▶ Record set
-=-=-
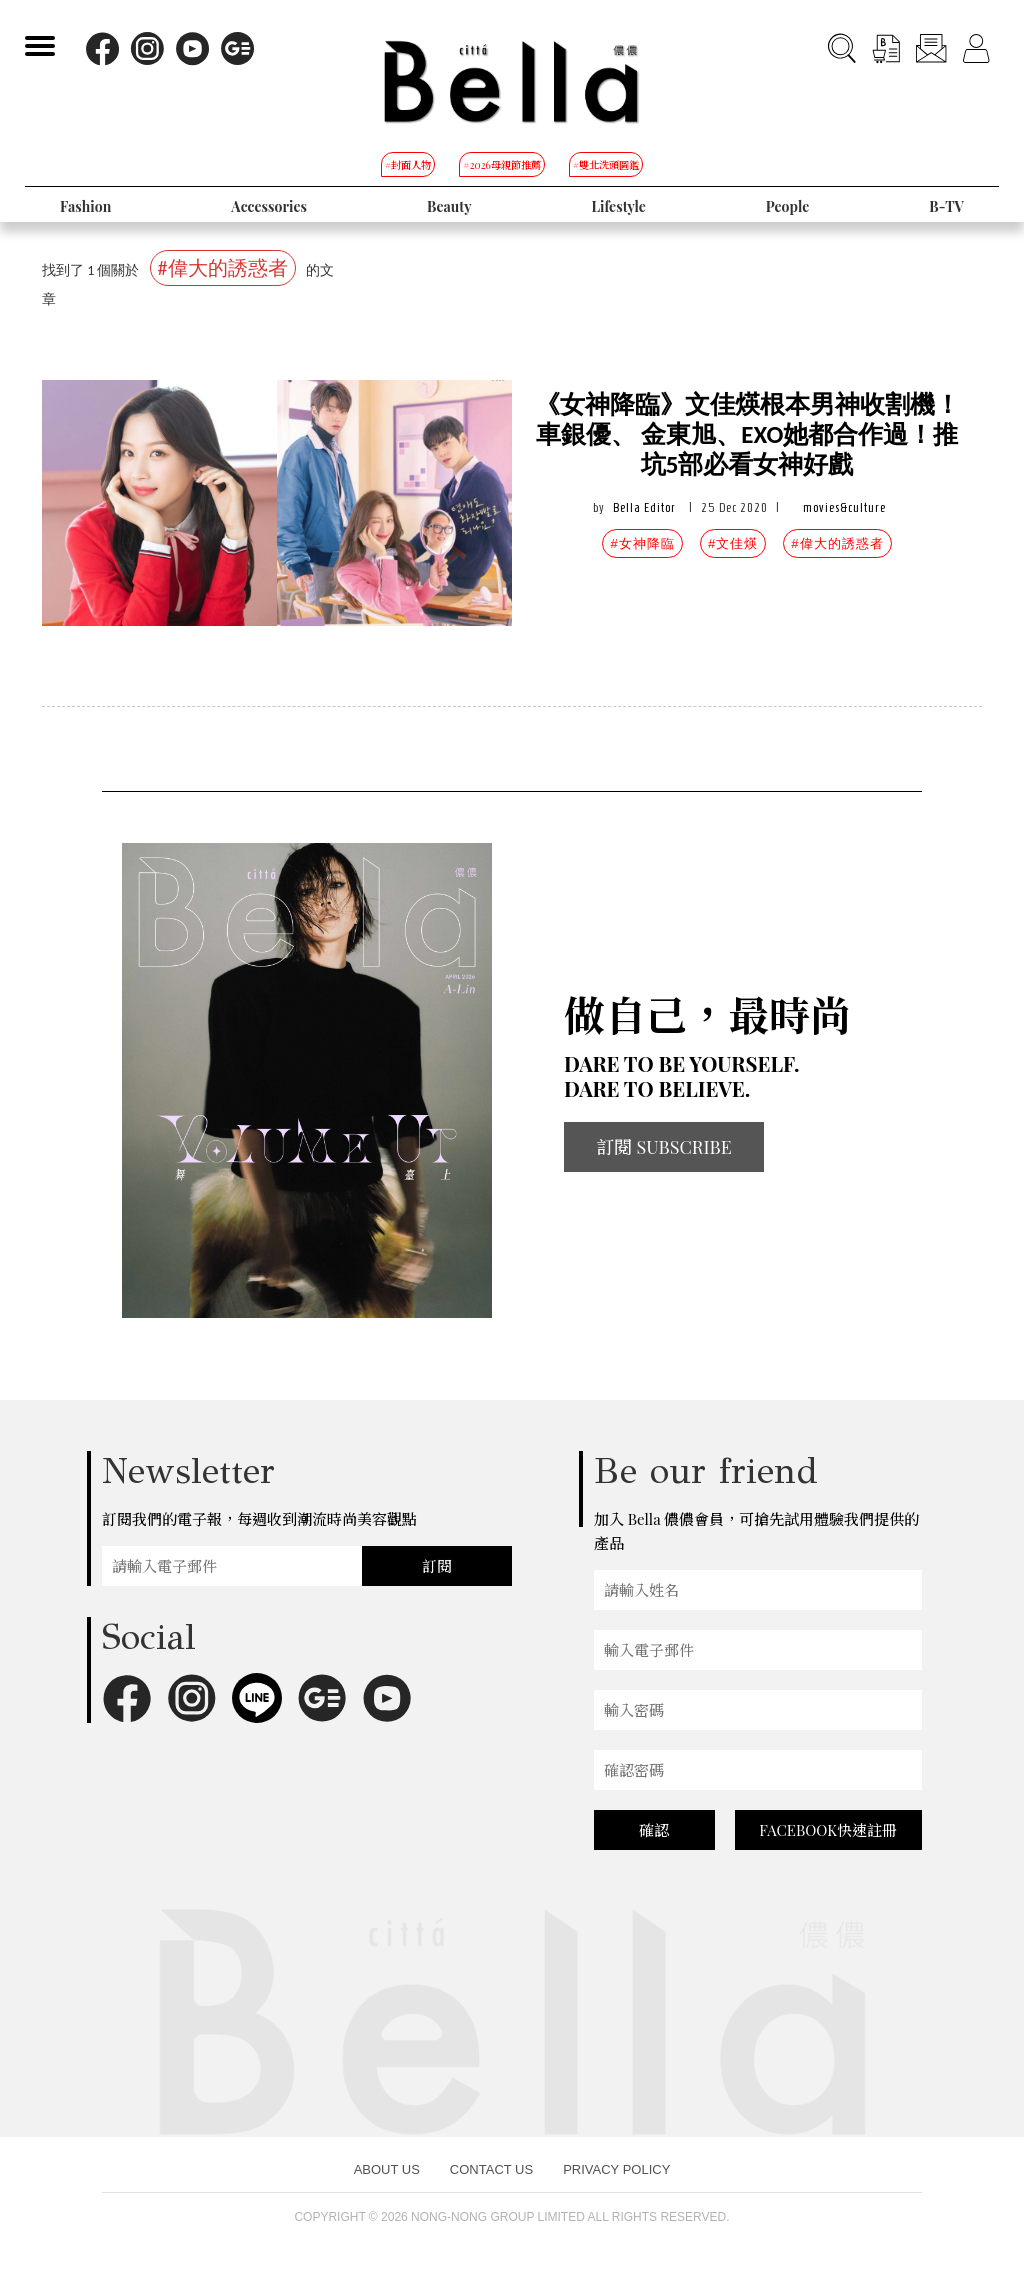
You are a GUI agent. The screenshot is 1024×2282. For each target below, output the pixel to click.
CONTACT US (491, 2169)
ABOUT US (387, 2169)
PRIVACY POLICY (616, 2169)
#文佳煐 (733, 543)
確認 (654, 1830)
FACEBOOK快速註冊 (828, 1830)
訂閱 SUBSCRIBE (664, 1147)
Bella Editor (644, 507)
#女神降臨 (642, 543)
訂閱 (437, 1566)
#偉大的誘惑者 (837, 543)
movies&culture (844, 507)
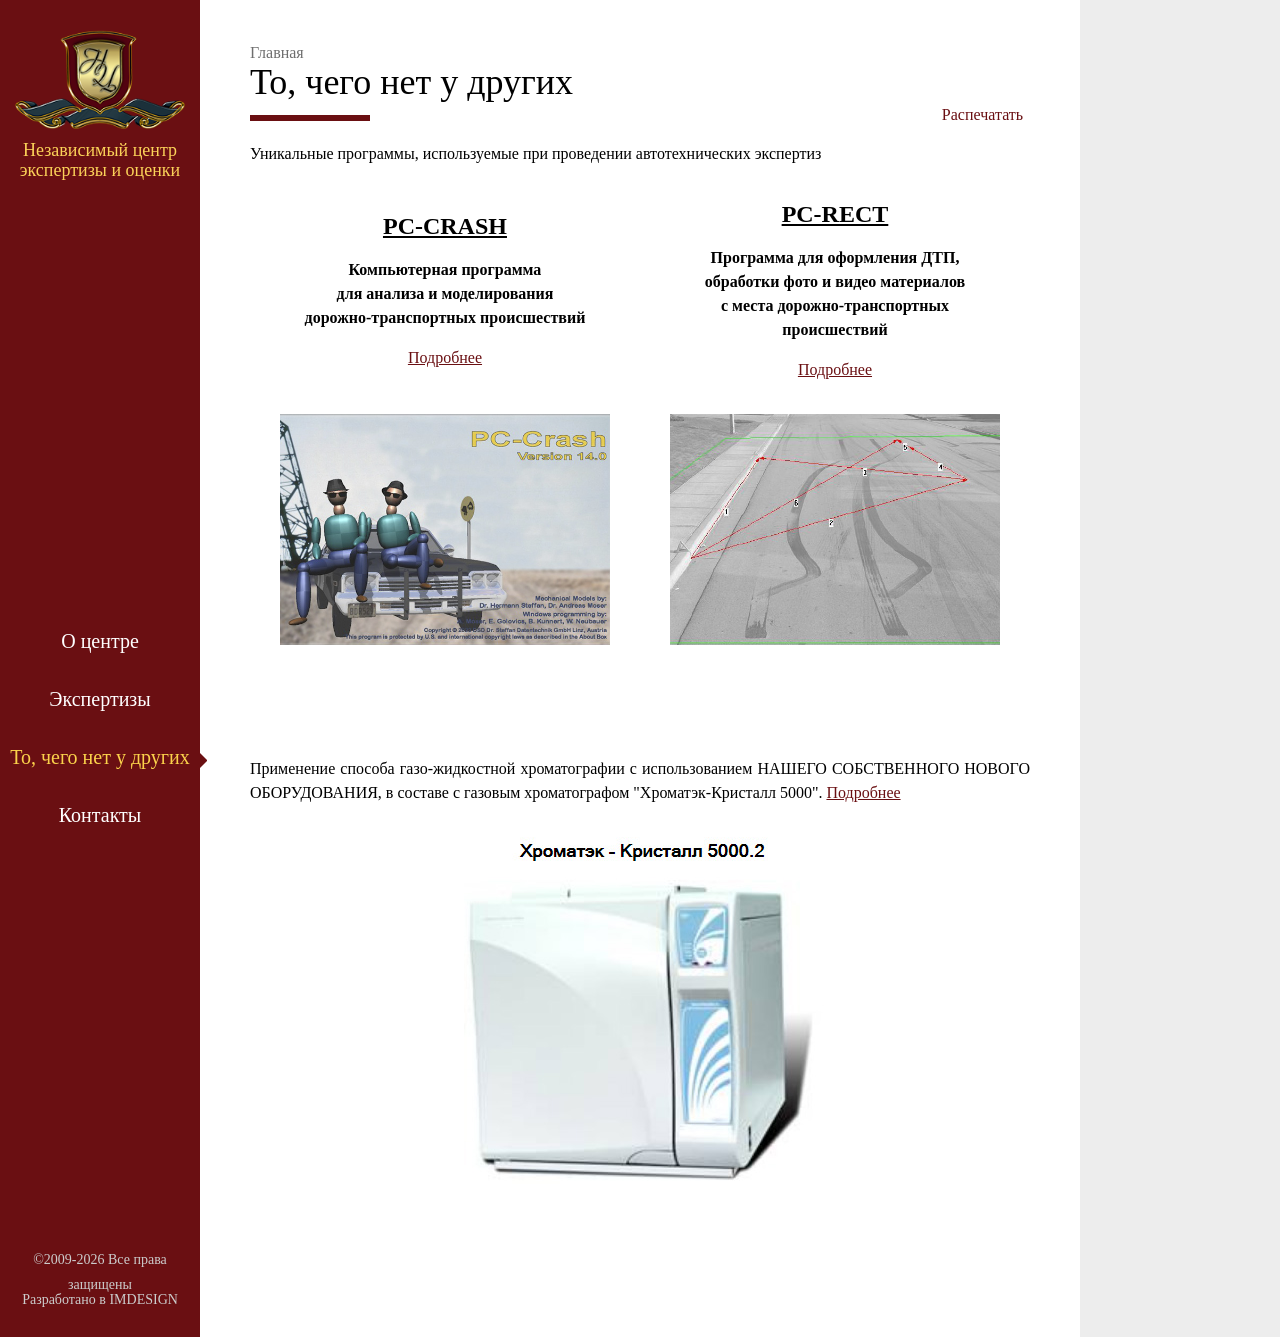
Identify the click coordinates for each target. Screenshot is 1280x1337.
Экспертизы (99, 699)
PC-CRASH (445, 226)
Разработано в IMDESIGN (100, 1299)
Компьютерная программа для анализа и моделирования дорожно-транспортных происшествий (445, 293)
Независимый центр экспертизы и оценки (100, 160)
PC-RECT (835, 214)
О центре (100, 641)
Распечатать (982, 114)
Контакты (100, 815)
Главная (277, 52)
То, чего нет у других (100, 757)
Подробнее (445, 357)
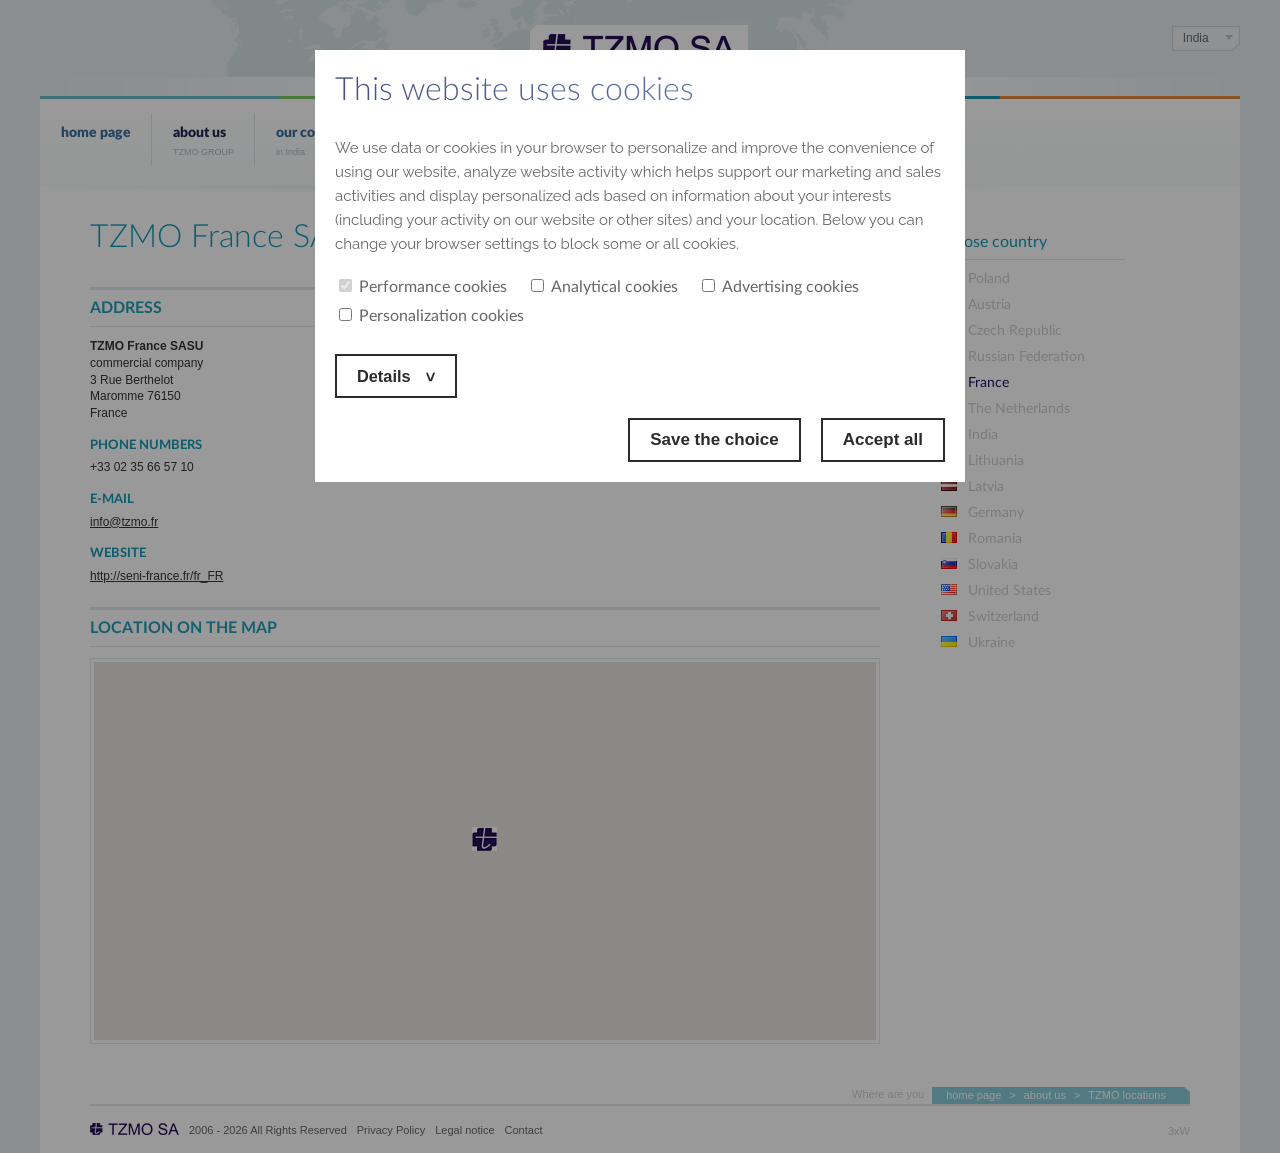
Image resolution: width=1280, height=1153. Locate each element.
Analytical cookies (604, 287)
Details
-=-=-
▶ Exercise requirements
Omit the pictures and repeat the rest of the listing verbatim.

▶ Exercise answer
You are a GUI agent. The screenshot is 1024×2282. For each target below, output the pixel to click.
CONTACT US (491, 2169)
ABOUT US (387, 2169)
PRIVACY POLICY (616, 2169)
#文佳煐 (733, 543)
確認 (654, 1830)
FACEBOOK快速註冊 (828, 1830)
訂閱 SUBSCRIBE (664, 1147)
Bella Editor (644, 507)
#女神降臨 (642, 543)
訂閱 (437, 1566)
#偉大的誘惑者 (837, 543)
movies&culture (844, 507)
Identify the click coordinates for each target. Screenshot is 1280x1337.
Экспертизы (99, 699)
PC-CRASH (445, 226)
Разработано в IMDESIGN (100, 1299)
Компьютерная программа для анализа и моделирования дорожно-транспортных происшествий (445, 293)
Независимый центр экспертизы и оценки (100, 160)
PC-RECT (835, 214)
О центре (100, 641)
Распечатать (982, 114)
Контакты (100, 815)
Главная (277, 52)
То, чего нет у других (100, 757)
Подробнее (445, 357)
Image resolution: width=1280, height=1153. Locate each element.
Analytical cookies (604, 287)
Details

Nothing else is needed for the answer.